WHAT IS BEING ASKED:
Return all lines from the listing below that include the word "auch".

RECORDS:
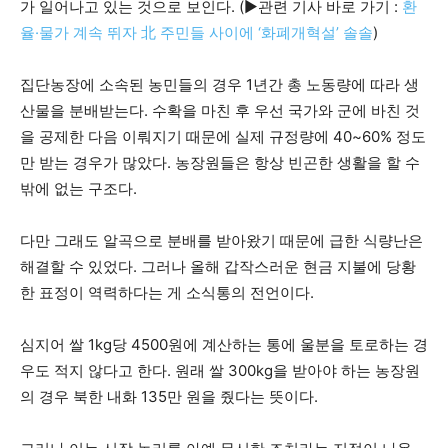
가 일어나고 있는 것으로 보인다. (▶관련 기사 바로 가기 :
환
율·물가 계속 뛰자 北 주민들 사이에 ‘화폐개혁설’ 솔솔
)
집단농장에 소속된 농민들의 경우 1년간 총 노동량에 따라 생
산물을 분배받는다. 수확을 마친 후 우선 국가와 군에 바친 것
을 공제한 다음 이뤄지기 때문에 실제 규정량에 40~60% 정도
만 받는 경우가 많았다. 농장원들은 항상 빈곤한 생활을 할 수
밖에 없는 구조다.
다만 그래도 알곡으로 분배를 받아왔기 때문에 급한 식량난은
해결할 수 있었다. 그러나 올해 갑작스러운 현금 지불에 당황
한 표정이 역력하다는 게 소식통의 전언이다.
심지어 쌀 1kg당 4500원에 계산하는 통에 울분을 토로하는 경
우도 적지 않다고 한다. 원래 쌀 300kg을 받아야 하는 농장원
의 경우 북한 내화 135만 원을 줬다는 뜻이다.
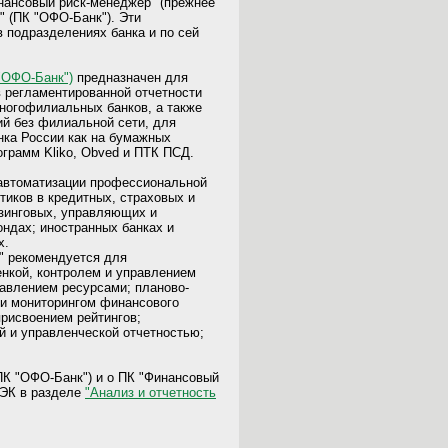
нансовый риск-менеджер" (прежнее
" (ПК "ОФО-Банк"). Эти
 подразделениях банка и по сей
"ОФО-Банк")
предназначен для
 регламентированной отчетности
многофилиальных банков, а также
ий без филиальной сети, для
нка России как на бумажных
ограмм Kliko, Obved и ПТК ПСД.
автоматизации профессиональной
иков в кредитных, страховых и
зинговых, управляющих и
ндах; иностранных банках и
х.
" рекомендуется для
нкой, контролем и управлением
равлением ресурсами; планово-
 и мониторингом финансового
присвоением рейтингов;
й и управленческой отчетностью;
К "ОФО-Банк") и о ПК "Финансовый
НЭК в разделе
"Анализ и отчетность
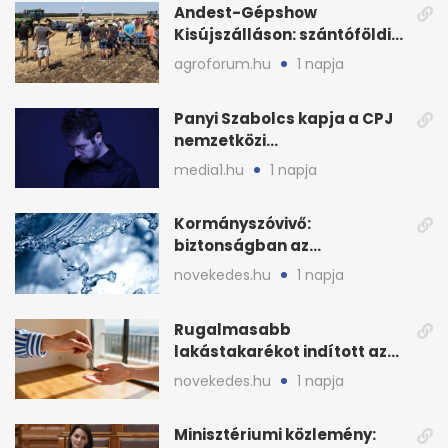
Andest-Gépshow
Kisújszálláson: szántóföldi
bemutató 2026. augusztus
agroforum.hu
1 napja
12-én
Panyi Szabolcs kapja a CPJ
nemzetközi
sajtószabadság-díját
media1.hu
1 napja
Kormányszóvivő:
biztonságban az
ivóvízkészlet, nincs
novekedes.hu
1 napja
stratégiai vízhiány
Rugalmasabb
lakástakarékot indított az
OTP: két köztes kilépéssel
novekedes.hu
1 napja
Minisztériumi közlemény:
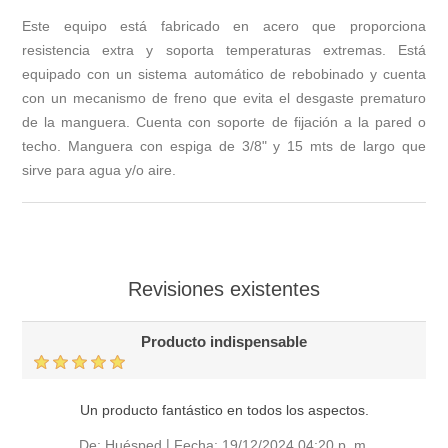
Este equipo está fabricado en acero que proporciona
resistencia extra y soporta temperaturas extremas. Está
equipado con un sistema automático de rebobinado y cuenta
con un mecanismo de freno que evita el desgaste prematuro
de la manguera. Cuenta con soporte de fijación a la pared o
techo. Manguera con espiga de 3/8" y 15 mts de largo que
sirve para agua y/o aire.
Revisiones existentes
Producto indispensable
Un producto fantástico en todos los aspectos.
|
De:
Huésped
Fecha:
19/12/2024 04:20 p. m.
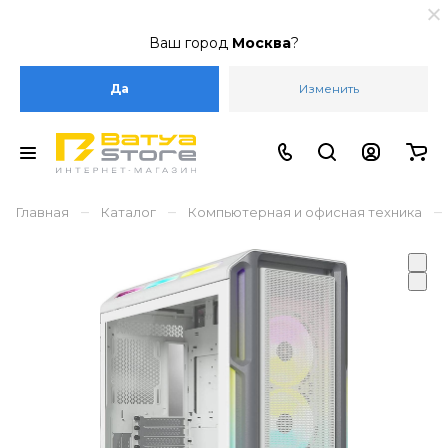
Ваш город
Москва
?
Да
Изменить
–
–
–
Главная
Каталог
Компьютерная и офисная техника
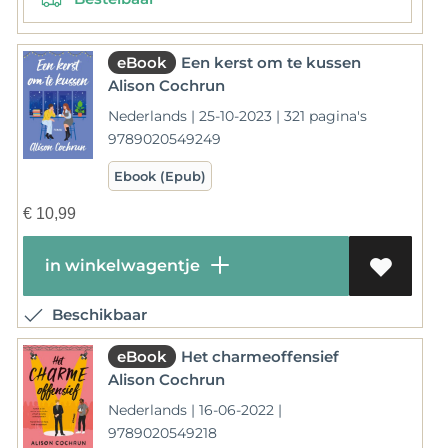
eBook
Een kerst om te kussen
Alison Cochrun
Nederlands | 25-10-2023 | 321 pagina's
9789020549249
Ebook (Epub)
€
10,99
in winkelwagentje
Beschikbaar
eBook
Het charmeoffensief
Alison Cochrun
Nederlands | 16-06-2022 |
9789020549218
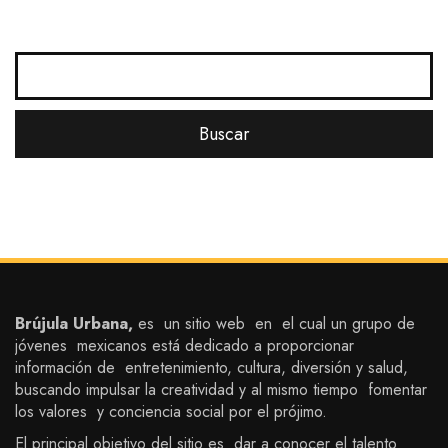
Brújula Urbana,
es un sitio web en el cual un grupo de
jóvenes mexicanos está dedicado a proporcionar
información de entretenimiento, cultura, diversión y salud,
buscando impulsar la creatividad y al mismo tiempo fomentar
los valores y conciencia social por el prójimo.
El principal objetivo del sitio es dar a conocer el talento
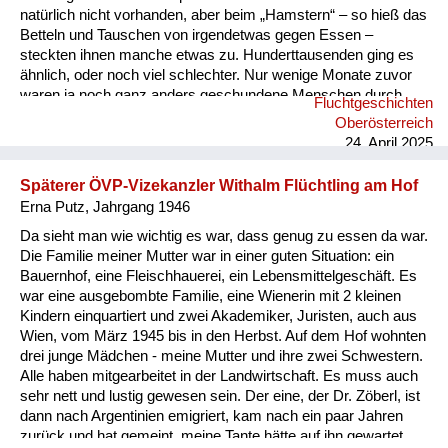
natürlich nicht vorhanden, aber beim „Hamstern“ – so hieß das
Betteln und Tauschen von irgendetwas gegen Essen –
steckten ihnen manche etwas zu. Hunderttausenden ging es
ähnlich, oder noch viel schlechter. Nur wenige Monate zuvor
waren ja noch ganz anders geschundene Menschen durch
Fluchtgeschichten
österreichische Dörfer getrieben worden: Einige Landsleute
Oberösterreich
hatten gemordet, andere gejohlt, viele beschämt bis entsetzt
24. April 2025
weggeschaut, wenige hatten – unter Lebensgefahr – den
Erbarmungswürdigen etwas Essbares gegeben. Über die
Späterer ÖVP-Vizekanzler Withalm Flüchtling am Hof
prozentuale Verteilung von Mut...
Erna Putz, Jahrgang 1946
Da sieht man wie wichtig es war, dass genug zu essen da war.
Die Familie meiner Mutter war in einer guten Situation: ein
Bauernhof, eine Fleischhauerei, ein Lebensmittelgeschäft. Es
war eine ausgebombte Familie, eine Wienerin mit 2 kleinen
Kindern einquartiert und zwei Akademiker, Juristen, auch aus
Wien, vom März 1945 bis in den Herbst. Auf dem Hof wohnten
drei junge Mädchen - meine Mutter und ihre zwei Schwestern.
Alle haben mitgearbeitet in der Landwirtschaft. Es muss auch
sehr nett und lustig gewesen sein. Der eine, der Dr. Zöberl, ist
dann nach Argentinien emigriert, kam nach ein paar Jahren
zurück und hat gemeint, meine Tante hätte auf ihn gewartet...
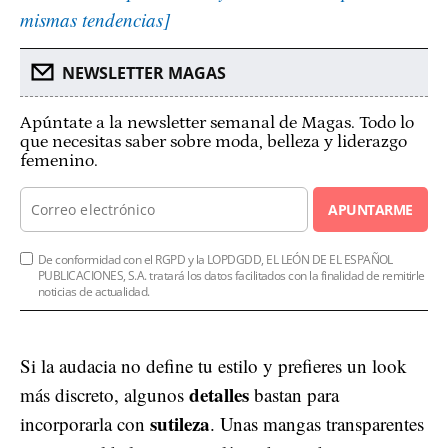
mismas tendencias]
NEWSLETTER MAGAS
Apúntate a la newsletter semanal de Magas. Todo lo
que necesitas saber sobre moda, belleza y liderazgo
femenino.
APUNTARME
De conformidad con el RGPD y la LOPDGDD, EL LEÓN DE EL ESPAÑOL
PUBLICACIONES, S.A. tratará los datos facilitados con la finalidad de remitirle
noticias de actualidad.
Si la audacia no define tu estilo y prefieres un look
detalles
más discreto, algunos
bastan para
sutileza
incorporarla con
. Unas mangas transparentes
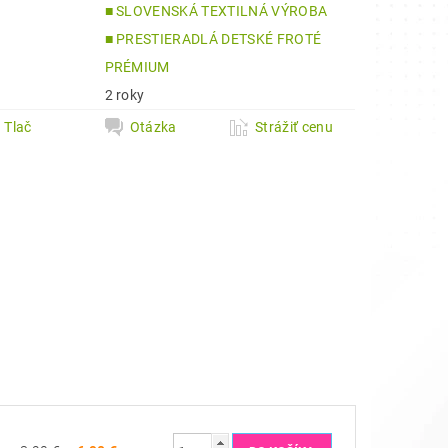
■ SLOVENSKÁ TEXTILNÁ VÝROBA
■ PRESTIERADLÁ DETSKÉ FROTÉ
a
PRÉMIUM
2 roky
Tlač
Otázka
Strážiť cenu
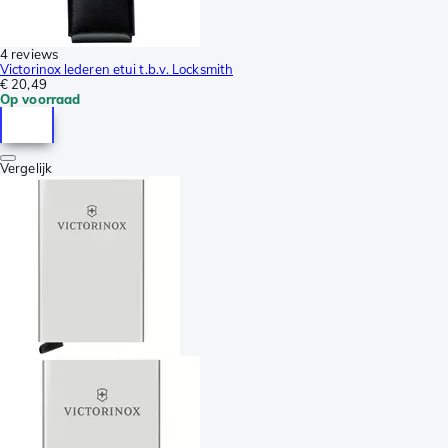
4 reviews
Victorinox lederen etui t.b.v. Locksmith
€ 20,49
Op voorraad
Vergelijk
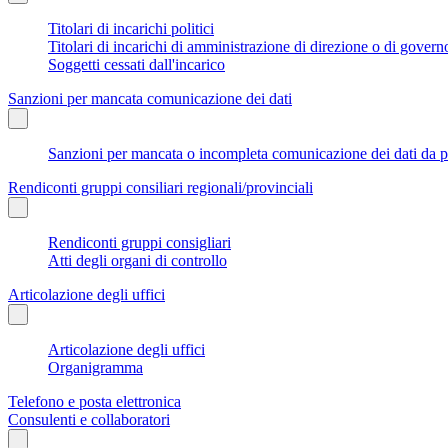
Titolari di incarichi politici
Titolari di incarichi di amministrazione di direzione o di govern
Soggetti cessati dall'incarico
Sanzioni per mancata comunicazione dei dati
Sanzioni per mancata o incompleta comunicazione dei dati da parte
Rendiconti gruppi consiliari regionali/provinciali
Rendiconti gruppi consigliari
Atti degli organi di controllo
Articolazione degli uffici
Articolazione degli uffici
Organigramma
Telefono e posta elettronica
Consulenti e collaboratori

RESPONSE:
Kindern einquartiert und zwei Akademiker, Juristen, auch aus
Alle haben mitgearbeitet in der Landwirtschaft. Es muss auch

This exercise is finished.